- [Your assignment]
Look through the data below for the string "Surface", and copy every line where it turns up.

- [Data to process]

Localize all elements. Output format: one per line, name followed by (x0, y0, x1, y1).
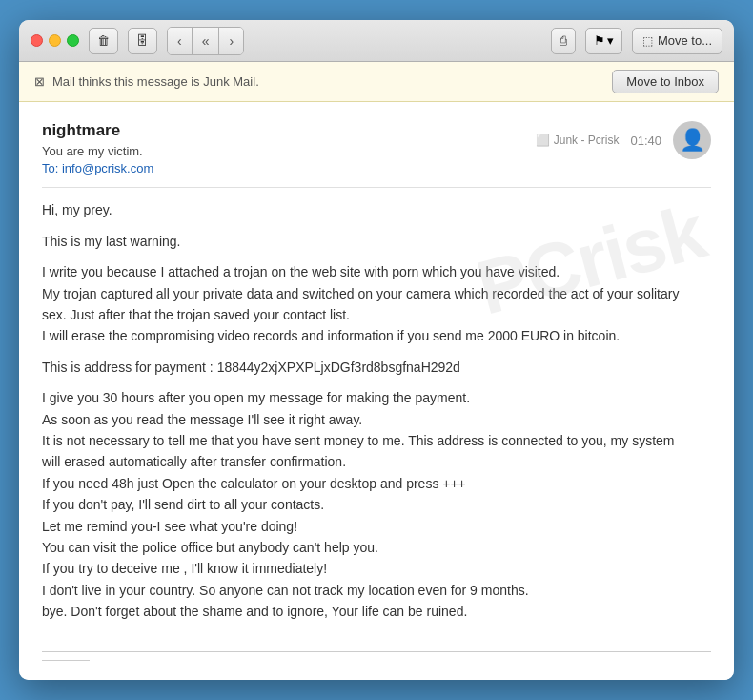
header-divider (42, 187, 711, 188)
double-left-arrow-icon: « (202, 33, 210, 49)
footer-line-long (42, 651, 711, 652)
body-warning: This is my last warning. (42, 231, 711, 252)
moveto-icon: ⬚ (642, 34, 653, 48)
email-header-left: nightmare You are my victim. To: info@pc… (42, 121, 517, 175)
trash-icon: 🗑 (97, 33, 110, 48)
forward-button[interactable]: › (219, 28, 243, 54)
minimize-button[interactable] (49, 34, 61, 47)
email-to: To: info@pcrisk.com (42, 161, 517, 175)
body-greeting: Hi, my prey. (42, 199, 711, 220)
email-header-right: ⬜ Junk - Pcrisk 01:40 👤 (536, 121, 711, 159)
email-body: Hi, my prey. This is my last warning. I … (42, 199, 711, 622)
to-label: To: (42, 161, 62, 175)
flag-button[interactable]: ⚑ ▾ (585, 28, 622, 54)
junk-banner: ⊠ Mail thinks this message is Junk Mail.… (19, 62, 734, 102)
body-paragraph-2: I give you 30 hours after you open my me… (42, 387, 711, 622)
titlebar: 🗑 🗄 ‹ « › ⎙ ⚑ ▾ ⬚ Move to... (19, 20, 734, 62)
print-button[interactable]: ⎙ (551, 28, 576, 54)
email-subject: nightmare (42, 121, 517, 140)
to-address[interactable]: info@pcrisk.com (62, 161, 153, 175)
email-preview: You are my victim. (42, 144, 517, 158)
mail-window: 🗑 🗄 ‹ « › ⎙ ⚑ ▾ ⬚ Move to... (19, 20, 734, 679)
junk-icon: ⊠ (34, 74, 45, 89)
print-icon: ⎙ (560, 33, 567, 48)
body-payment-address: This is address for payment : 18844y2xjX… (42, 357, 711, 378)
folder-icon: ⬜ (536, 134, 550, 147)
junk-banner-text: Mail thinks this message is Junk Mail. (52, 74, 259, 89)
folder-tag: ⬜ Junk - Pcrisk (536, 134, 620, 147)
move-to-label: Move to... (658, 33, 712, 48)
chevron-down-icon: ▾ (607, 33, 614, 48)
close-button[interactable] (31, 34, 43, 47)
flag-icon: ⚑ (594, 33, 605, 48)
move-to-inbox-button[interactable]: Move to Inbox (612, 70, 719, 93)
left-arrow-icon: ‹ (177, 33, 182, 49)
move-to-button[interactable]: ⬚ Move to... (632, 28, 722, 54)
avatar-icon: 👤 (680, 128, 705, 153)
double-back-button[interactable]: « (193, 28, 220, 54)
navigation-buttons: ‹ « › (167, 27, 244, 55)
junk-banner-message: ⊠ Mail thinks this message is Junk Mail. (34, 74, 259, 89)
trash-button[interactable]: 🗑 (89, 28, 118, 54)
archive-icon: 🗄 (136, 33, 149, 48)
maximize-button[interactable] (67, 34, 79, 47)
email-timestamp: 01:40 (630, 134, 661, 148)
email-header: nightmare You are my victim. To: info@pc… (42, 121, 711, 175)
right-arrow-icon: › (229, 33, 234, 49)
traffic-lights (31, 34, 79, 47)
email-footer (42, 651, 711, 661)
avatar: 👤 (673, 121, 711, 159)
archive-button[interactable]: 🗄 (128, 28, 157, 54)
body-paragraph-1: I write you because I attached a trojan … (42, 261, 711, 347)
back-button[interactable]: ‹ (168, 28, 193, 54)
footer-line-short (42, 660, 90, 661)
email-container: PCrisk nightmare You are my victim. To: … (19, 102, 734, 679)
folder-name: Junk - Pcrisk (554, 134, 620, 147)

==

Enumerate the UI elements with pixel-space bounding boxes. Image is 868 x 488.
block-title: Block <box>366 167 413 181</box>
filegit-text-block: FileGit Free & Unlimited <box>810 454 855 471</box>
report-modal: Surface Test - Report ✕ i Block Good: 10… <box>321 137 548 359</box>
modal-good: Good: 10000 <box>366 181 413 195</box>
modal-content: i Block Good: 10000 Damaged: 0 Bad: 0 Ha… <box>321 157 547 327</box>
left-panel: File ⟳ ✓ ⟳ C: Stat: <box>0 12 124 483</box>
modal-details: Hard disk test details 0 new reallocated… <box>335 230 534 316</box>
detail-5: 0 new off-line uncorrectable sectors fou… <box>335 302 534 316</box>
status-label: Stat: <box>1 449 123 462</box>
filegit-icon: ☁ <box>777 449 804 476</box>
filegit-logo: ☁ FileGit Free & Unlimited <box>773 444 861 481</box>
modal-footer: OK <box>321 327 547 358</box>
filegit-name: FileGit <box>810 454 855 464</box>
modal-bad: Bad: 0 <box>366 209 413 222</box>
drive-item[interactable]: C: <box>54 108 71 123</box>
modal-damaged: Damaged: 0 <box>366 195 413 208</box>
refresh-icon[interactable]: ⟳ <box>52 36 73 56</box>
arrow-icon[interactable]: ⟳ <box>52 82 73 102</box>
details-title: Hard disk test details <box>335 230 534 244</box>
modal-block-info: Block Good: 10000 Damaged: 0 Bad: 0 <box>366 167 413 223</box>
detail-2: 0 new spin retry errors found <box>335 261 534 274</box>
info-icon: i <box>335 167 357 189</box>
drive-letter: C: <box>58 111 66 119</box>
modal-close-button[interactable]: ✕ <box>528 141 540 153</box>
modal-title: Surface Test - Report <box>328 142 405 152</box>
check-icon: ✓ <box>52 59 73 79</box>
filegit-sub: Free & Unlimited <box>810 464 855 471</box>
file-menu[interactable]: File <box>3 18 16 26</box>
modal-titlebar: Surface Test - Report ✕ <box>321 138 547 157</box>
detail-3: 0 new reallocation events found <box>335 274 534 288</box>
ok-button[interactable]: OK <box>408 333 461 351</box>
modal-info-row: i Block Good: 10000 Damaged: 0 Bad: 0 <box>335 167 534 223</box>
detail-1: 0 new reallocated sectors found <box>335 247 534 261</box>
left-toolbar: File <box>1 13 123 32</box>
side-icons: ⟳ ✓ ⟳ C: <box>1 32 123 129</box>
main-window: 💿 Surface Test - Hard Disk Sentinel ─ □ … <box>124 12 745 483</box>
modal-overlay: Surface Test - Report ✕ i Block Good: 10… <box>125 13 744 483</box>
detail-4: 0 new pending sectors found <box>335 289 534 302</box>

...

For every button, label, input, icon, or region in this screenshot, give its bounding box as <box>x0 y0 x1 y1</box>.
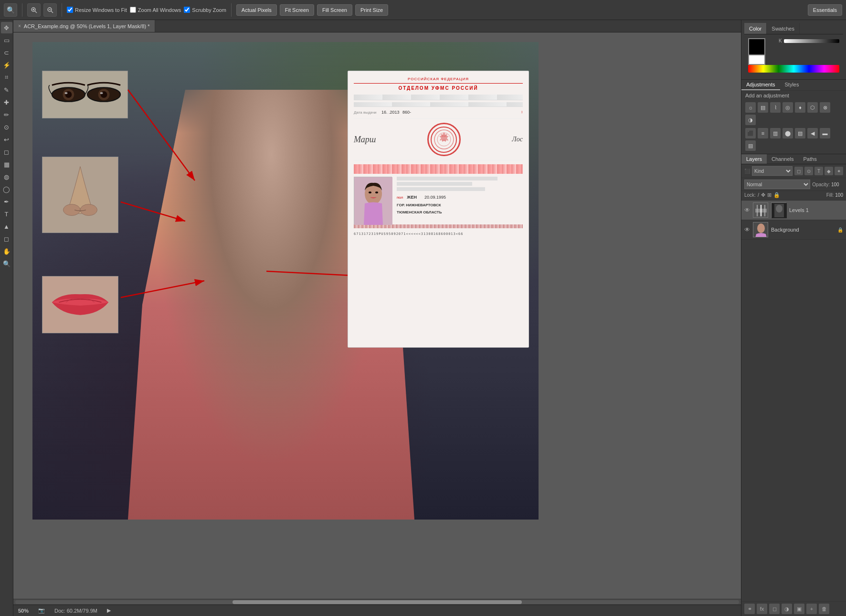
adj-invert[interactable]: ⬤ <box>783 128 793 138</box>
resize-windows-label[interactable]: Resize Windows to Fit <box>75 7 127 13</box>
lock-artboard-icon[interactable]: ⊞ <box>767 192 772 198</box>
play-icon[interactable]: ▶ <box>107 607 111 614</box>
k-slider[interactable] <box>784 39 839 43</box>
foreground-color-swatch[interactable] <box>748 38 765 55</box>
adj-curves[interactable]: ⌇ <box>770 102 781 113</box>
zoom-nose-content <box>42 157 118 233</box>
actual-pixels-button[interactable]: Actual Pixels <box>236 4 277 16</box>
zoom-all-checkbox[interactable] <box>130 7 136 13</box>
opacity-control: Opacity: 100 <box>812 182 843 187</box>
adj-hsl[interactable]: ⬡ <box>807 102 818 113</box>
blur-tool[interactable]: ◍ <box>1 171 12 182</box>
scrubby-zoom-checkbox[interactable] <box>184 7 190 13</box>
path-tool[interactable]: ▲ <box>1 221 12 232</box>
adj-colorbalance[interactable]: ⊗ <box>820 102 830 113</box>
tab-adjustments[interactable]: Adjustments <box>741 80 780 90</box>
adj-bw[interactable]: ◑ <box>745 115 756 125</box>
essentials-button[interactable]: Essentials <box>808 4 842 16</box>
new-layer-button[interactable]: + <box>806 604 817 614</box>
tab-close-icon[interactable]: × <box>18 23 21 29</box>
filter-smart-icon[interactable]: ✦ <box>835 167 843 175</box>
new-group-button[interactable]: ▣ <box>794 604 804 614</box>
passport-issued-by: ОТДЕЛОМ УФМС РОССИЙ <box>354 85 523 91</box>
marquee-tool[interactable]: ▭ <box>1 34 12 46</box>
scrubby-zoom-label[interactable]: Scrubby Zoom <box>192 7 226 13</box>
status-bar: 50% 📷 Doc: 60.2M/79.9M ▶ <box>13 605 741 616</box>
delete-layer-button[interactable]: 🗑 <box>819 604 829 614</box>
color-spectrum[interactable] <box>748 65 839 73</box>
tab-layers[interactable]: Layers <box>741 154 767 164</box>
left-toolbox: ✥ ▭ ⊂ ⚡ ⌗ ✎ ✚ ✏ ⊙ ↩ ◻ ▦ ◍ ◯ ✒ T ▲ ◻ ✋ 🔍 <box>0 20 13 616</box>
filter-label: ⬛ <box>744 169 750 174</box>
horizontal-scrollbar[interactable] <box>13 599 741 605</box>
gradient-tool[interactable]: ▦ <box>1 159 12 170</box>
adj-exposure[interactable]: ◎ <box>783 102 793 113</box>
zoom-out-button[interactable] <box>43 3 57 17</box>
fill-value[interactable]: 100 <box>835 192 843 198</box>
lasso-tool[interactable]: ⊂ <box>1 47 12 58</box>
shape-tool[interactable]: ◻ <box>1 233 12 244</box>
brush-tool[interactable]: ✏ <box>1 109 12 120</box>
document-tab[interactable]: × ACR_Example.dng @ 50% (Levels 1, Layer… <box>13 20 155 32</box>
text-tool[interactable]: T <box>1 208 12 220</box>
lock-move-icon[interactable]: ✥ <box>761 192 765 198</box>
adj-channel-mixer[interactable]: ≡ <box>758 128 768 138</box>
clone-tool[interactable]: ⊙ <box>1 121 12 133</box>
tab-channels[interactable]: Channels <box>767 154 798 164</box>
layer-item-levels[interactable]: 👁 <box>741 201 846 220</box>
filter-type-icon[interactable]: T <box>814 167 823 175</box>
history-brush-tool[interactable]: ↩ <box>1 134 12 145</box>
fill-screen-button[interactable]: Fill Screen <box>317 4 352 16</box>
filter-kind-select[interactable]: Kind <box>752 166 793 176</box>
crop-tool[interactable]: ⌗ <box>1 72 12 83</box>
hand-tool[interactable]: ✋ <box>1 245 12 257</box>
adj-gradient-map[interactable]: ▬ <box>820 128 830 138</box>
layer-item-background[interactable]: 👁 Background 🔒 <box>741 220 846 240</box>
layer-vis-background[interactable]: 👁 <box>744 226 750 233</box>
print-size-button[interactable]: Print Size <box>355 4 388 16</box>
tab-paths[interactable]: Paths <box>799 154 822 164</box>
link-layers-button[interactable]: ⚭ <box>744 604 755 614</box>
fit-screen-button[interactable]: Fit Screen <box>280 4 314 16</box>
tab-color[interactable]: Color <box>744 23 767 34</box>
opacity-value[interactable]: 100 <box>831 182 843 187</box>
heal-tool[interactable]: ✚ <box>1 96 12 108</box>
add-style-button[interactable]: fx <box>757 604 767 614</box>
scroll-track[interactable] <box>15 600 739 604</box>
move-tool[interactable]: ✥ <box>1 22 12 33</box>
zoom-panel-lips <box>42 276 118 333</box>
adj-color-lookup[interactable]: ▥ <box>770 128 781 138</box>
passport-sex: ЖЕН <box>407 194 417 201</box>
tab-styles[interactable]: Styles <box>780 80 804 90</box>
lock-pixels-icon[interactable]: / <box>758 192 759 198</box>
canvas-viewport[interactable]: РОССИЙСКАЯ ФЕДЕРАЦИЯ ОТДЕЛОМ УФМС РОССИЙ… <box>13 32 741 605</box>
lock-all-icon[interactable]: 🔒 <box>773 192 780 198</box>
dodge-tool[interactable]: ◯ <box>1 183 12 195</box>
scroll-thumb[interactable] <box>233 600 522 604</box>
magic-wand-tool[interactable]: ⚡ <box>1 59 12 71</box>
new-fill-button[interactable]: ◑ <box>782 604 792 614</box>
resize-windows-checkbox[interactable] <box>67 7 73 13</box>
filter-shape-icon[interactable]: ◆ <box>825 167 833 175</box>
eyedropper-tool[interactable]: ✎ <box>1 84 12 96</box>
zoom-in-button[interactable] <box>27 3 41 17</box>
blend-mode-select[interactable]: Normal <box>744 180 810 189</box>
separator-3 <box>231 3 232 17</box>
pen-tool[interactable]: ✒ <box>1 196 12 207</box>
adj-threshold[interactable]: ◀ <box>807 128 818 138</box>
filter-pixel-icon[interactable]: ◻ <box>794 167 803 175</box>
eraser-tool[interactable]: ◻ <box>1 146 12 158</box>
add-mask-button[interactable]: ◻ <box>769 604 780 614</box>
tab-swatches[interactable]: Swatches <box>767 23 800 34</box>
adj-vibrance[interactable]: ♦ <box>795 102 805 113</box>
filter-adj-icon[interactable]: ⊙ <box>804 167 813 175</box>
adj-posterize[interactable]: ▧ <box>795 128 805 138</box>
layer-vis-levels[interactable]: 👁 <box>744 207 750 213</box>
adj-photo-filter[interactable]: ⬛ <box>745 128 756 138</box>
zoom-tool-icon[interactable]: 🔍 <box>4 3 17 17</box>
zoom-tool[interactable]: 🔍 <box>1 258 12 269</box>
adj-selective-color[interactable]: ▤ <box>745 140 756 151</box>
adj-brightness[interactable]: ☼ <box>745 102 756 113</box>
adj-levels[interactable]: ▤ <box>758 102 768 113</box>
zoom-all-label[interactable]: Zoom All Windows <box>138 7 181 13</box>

- [Your response]
report-modal: Surface Test - Report ✕ i Block Good: 10… <box>321 137 548 359</box>
modal-title: Surface Test - Report <box>328 142 405 152</box>
modal-titlebar: Surface Test - Report ✕ <box>321 138 547 157</box>
main-window: 💿 Surface Test - Hard Disk Sentinel ─ □ … <box>124 12 745 483</box>
modal-overlay: Surface Test - Report ✕ i Block Good: 10… <box>125 13 744 483</box>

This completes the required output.